- [Problem to solve] Report every line of the data where the string "index" appears.
*** Opening of Given data ***
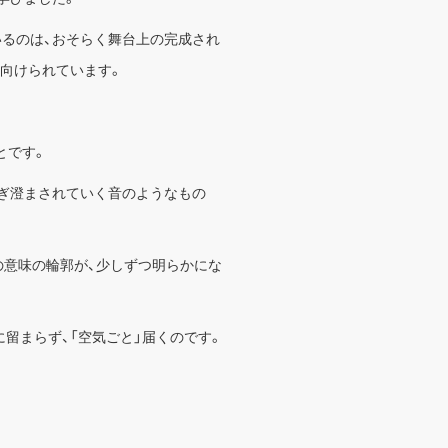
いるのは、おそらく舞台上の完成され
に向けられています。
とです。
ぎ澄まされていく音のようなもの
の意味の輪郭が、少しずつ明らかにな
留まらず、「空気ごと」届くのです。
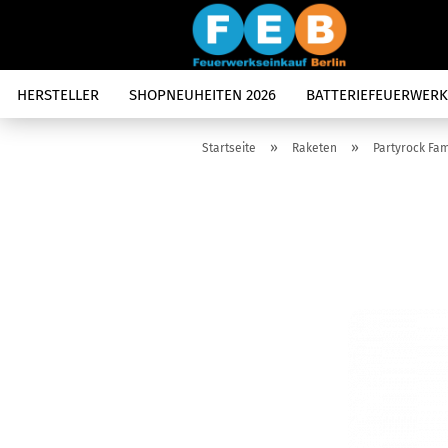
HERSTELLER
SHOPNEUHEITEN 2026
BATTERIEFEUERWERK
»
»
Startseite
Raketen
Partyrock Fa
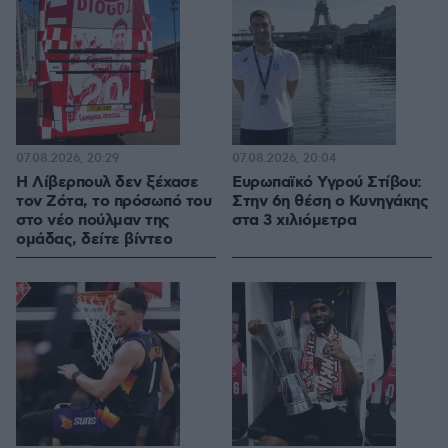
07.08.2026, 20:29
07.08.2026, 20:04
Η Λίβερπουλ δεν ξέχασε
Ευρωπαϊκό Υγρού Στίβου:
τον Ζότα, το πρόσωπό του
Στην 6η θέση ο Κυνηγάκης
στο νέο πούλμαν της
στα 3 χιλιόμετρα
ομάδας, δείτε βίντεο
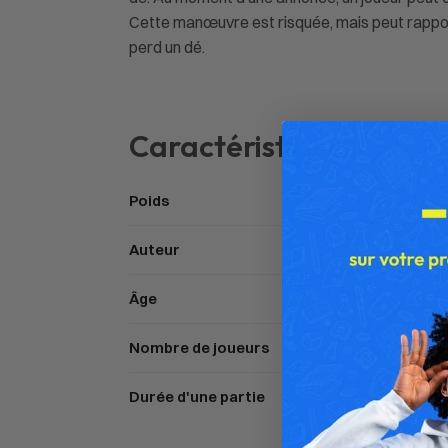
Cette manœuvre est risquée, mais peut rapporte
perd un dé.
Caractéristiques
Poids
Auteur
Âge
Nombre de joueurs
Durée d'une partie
*** Close of Given data ***
*** Opening of Given data ***
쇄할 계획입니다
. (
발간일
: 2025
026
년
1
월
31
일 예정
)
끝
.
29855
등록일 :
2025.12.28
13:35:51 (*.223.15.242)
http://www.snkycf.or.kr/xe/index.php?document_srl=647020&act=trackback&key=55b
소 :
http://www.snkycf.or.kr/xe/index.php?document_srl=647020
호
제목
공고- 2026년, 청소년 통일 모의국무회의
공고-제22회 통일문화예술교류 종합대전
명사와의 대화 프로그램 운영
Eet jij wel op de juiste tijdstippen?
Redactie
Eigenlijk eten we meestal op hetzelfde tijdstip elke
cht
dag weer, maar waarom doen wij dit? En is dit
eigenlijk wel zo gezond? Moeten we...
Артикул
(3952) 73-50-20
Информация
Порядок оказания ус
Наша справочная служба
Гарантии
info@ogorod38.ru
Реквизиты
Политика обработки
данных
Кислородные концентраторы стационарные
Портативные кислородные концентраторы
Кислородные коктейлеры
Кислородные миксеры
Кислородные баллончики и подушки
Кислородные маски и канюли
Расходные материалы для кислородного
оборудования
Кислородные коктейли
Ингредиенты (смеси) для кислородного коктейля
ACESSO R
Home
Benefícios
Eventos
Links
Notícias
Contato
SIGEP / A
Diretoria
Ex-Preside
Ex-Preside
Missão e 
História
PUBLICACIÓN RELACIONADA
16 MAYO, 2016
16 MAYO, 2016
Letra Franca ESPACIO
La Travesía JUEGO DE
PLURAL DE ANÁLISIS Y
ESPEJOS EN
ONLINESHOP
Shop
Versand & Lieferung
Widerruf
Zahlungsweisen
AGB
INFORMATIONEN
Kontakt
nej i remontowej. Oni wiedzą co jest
*** Close of Given data ***
*** Opening of Given data ***
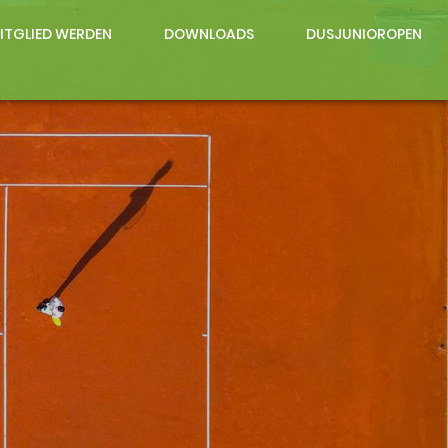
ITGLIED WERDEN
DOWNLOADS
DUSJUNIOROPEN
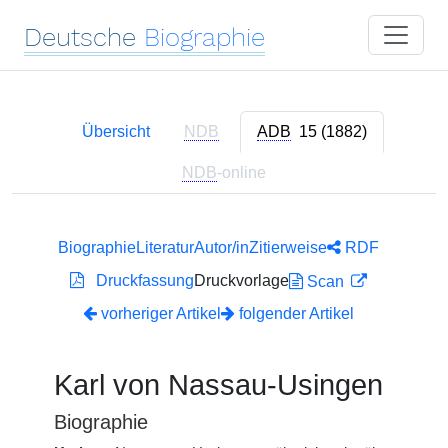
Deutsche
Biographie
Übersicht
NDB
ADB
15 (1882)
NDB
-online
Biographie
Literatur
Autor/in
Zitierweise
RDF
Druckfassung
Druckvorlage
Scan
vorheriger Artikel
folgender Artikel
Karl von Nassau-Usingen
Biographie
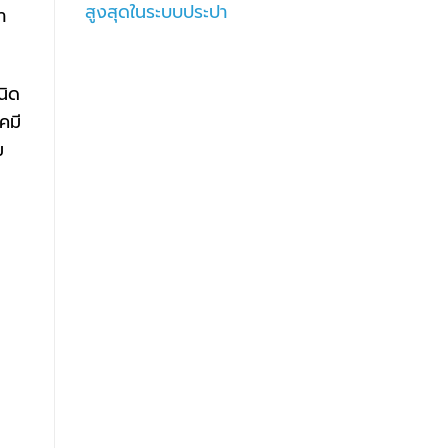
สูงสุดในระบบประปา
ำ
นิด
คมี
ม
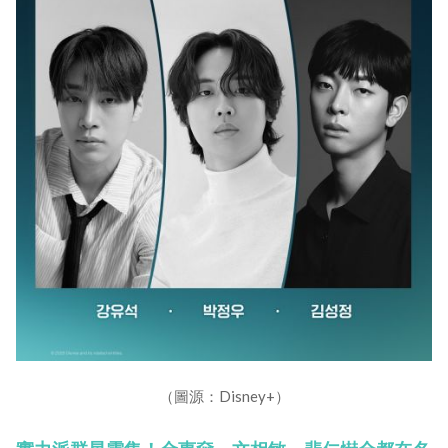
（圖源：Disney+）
*** Close of Given data ***
- [Finished task]
http://www.snkycf.or.kr/xe/index.php?document_srl=647020&act=trackback&key=55b
http://www.snkycf.or.kr/xe/index.php?document_srl=647020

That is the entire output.